Millions of Americans receive Social Security benefits each month, and many struggle to survive on those benefits alone. If you are wondering how much Social Security pays, the average Social Security check in 2024 was only about $1,927 monthly, which is not a significant income. Income taxes on those Social Security benefits could create an even more significant burden for those individuals.

So, do you have to pay taxes on your Social Security payments? The answer depends on your total income during the year, and your income also affects what percentage of your benefits are taxable. If you receive Social Security benefits and wonder whether they are taxable, keep reading as we give you all the details you need.

Is Social Security Income Taxable?

Many people wonder, “Do you pay taxes on Social Security?” Yes, Social Security income is taxable in many situations, and most Americans pay taxes on at least a portion of their Social Security benefits. Taxpayers must report Social Security income on their tax return to the IRS. There are three possibilities for taxing Social Security benefits, and there is an IRS guide regarding Social Security benefits.

 

1) No Tax on Social Security

First, you might not owe taxes on your benefits if your adjusted gross income (AGI) is low enough. However, the threshold is pretty low, and most people owe taxes on some of their benefits. We will discuss the specific calculation of this tax in greater detail in the next section.

 

2) Taxed on 50% of your Social Security

The next possibility is that you could owe taxes on half of your Social Security benefits. This means you would pay taxes on 50% of your benefit amount, while the other 50% would be tax-free.

 

3) Taxed on 85% of your Social Security

Finally, you will owe taxes on 85% of your Social Security benefits if your income is higher. You are never required to pay federal income tax on the final 15% of your benefits, regardless of your total income. That final 15% remains untaxed at the federal level, although you could still owe state taxes.

It would help if you also understood that Social Security benefits are taxed based on income, not age. Some people believe that Social Security is no longer taxed once you reach a certain age, but that is untrue.

   KEY TAKEAWAYS

  • In many instances, Social Security income is subject to Federal income tax. However, there are limits on how much of your Social Security will be taxed. The max is 85% of your Social Security income.
  • In addition to potentially being taxed on Social Security retirement benefits, any spousal, survivor, or SSDI benefits you receive may also be subject to Federal taxes.
  • Most states do not tax your Social Security benefits, but a few exceptions exist. Depending on where you live, you may owe state taxes on a portion of your benefits.
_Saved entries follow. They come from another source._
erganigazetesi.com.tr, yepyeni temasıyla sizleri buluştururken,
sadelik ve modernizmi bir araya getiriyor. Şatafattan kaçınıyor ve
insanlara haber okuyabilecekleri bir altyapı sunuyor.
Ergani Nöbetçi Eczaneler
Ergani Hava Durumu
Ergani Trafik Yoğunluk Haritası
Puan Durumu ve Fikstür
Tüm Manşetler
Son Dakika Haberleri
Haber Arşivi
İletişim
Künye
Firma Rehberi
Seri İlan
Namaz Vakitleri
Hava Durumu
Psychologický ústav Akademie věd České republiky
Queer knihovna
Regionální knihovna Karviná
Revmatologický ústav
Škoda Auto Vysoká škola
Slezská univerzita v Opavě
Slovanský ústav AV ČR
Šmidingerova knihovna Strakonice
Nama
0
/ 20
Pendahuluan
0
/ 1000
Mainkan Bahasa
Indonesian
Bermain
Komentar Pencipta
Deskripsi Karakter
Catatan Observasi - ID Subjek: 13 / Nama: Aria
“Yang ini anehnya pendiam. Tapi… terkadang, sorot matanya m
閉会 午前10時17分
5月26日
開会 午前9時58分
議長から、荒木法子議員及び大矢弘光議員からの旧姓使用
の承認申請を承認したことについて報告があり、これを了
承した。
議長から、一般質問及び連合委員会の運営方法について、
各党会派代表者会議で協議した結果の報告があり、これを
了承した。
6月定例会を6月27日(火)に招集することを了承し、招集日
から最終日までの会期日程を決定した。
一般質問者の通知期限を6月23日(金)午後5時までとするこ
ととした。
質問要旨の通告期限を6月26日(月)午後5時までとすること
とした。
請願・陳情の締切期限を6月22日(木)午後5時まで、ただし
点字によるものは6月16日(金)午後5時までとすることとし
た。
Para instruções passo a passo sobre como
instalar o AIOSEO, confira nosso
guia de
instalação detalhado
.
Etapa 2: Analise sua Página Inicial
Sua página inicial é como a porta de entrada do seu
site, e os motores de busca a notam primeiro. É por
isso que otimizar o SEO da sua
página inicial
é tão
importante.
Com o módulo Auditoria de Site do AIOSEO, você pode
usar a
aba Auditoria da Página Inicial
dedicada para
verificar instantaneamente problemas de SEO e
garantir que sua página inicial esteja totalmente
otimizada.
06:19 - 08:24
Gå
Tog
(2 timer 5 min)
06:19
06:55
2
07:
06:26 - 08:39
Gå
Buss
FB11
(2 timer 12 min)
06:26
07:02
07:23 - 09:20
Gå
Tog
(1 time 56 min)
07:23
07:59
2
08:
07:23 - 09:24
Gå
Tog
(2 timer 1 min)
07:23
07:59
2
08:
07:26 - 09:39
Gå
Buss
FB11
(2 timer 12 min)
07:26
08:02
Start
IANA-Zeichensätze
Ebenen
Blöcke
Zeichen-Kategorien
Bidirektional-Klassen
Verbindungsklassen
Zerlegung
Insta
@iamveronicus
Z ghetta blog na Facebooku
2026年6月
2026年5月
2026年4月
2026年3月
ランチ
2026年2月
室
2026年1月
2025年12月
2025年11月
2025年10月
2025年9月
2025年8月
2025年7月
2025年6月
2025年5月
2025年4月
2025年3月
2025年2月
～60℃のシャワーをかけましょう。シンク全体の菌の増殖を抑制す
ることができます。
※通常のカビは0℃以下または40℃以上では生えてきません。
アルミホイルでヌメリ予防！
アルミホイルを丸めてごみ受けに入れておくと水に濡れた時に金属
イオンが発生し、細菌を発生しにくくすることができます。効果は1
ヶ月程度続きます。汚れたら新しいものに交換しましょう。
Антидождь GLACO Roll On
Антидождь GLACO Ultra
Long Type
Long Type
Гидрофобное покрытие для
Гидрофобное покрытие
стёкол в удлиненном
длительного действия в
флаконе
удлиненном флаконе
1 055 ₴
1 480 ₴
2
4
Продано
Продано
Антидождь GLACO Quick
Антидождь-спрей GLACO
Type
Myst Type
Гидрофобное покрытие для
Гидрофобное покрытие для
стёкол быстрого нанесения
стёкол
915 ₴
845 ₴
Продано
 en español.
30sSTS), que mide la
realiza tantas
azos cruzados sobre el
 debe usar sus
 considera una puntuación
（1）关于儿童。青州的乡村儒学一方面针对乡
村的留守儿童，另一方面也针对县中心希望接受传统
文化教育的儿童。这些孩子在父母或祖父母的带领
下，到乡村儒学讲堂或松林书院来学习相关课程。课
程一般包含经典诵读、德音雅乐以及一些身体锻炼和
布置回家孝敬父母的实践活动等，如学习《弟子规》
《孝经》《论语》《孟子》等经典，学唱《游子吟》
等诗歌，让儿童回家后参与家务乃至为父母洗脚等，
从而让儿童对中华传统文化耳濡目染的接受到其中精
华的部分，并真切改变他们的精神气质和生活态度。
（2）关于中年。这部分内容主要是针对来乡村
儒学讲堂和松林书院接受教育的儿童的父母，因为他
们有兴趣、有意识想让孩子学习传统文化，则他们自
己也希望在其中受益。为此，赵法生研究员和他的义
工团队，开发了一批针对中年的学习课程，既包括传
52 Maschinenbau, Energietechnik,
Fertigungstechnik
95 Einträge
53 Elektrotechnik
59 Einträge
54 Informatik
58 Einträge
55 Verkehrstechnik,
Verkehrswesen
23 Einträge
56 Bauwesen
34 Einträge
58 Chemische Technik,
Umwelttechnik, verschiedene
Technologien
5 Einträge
Calculating Income Taxes On Social Security Benefits

So, how is Social Security taxed? The answer depends on performing a calculation of your income. The calculation is not overly complex, although it does require a few steps. Also, the method and brackets differ slightly for an individual versus a married couple. Below, we will outline the steps to calculate the tax on your benefits in each situation. 

 

Individuals

First, you must calculate what the IRS calls your “combined income.” Note that combined retirement income refers to the sum of various income sources, not income added between spouses.

Combined Income

To get your combined income, you will need to do the following.

  • You should add your adjusted gross income, nontaxable interest income, and half of your Social Security benefits.

Your adjusted gross income typically includes income from several sources, like a job, withdrawals from retirement accounts, pensions, annuity payments, or other sources.

  • Even though your nontaxable interest income is not taxed, you must include it in this calculation.

Finally, you will add half of your Social Security benefits. You can get this number from Form SSA-1099, which is mailed to all Social Security beneficiaries in January. This form shows the total amount of benefits received during the previous year.

Examine Individual Tax Bracket

Once you have calculated your combined income, you must examine the brackets for individual taxes. If your combined income is less than $25,000 for the year, then none of your Social Security benefits will be considered taxable. You won’t owe any taxes on those benefits.

If your combined income is between $25,000 and $34,000, you will owe taxes on 50% of your benefits. Half of your benefits will be included in your taxable income for the tax year. Individual tax filers with a combined income of more than $34,000 will owe taxes on 85% of the benefits they receive from the Social Security Administration.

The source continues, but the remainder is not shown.